In the apparatus of FIG. 3, a center value which is detected by the center level detection circuit 53 from outputs of the peak-hold circuit 51 and bottom-hold circuit 52 is set to a slice level and a binarization is coarsely performed by the comparator 54. Different PLLs are applied at the leading and trailing edges of a binary signal and the resultant reproduction data is inputted to the FiFo circuits 62 and 63. Subsequently, by reading out the reproduction data by a clock which is generated on the controller side, a fluctuation in recording power, a fluctuation in amplitude, and an influence by the DC component are reduced.
The conventional apparatus as shown in FIG. 3, however, because a plurality of PLL circuits and FiFo circuits are necessary, is disadvantageous in terms of the costs.
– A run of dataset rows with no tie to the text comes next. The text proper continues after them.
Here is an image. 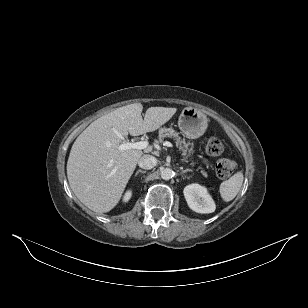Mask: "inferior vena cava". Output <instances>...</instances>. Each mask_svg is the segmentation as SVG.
<instances>
[{"instance_id":"602c4592","label":"inferior vena cava","mask_w":308,"mask_h":308,"mask_svg":"<svg viewBox=\"0 0 308 308\" xmlns=\"http://www.w3.org/2000/svg\"><path fill=\"white\" fill-rule=\"evenodd\" d=\"M138 165L142 169L150 170L156 166V158L152 155H143L139 159Z\"/></svg>"}]
</instances>
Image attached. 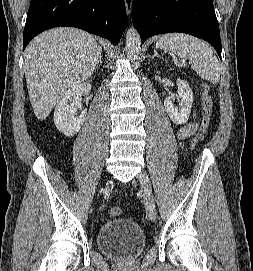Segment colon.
<instances>
[{
	"instance_id": "colon-1",
	"label": "colon",
	"mask_w": 253,
	"mask_h": 271,
	"mask_svg": "<svg viewBox=\"0 0 253 271\" xmlns=\"http://www.w3.org/2000/svg\"><path fill=\"white\" fill-rule=\"evenodd\" d=\"M202 108H203L202 124L191 140V147L193 149L196 148V146L204 139V137L206 136L211 127L213 117V100L207 88L203 89ZM108 213L111 217H118L121 215L122 209L120 207H112L109 209Z\"/></svg>"
}]
</instances>
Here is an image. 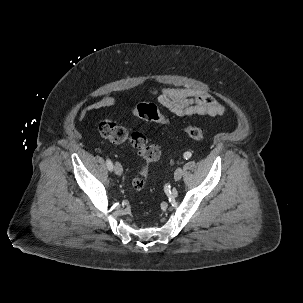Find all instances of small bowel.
<instances>
[{
	"mask_svg": "<svg viewBox=\"0 0 303 303\" xmlns=\"http://www.w3.org/2000/svg\"><path fill=\"white\" fill-rule=\"evenodd\" d=\"M159 103L177 116H210L218 118L224 115L225 108L209 93L191 87H167L155 91ZM115 98L104 96L85 106L80 118L84 119L91 110L112 106Z\"/></svg>",
	"mask_w": 303,
	"mask_h": 303,
	"instance_id": "1",
	"label": "small bowel"
}]
</instances>
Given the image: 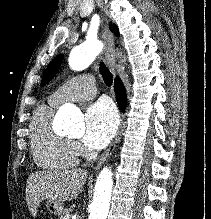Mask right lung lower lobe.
<instances>
[{"instance_id":"obj_1","label":"right lung lower lobe","mask_w":211,"mask_h":219,"mask_svg":"<svg viewBox=\"0 0 211 219\" xmlns=\"http://www.w3.org/2000/svg\"><path fill=\"white\" fill-rule=\"evenodd\" d=\"M114 90L116 94L117 103L122 111H124L126 107V91L123 83L119 78L115 79Z\"/></svg>"}]
</instances>
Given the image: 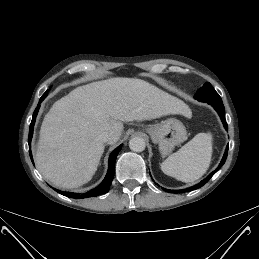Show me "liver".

There is also a problem in that the use of a plurality of PLL circuits is disadvantageous from the viewpoint of noise or the like in the case of realizing an LSI, or the like.
As another binarizing method different from the apparatus of FIG. 3, as disclosed in JP-A-5-40978, the following method is also proposed. Namely, after the difference signal of the signals from two sensors is binarized on the basis of a predetermined level, a clock signal is extracted from the binary signal, and the slice level is controlled so that the average value of the binary signal synchronized by the clock or the pulse width is equalized to that of the binarizing means.
However, in order to obtain a voltage corresponding to a difference of pulse widths (duty deviation) by differential detection after averaging operation, there was a problem in that it was hard to assure accuracy, for the following reasons.
(1) The difference of an amplitude of a binary signal to be compared and that of the synchronized binary signal would impart an extremely large error in comparison to the voltage corresponding to the difference of the pulse widths desired to be detected. For this reason, it is necessary to make the difference of the amplitudes extremely small.
(2) It is necessary to set a time constant so as not to saturate an averaging circuit with respect to an input signal. However, under condition of such a time constant, the voltage to be detected as a difference of pulse widths is extremely small. This is because the difference of the pulse widths desired to be detected is extremely small in comparison to the pulse width.
In the case of averaging the signals and asynchronously using the average output for the slice level control as mentioned above, a time constant for the averaging process must be large so as not to cause an oscillation phenomenon. There is consequently a problem in that a time delay occurs in the detection of a duty deviation and the automatic slice level control cannot be performed at a high speed.
The present invention is made in consideration of the above problems and it is an object of the invention to provide an optical information reproducing apparatus which can reproduce an accurate magnetooptical signal and can perform a binarization of a high response speed and a high precision irrespective of complicated fluctuations in level of a reproduction signal and a duty due to a change in writing level or the like of the magnetooptical signal.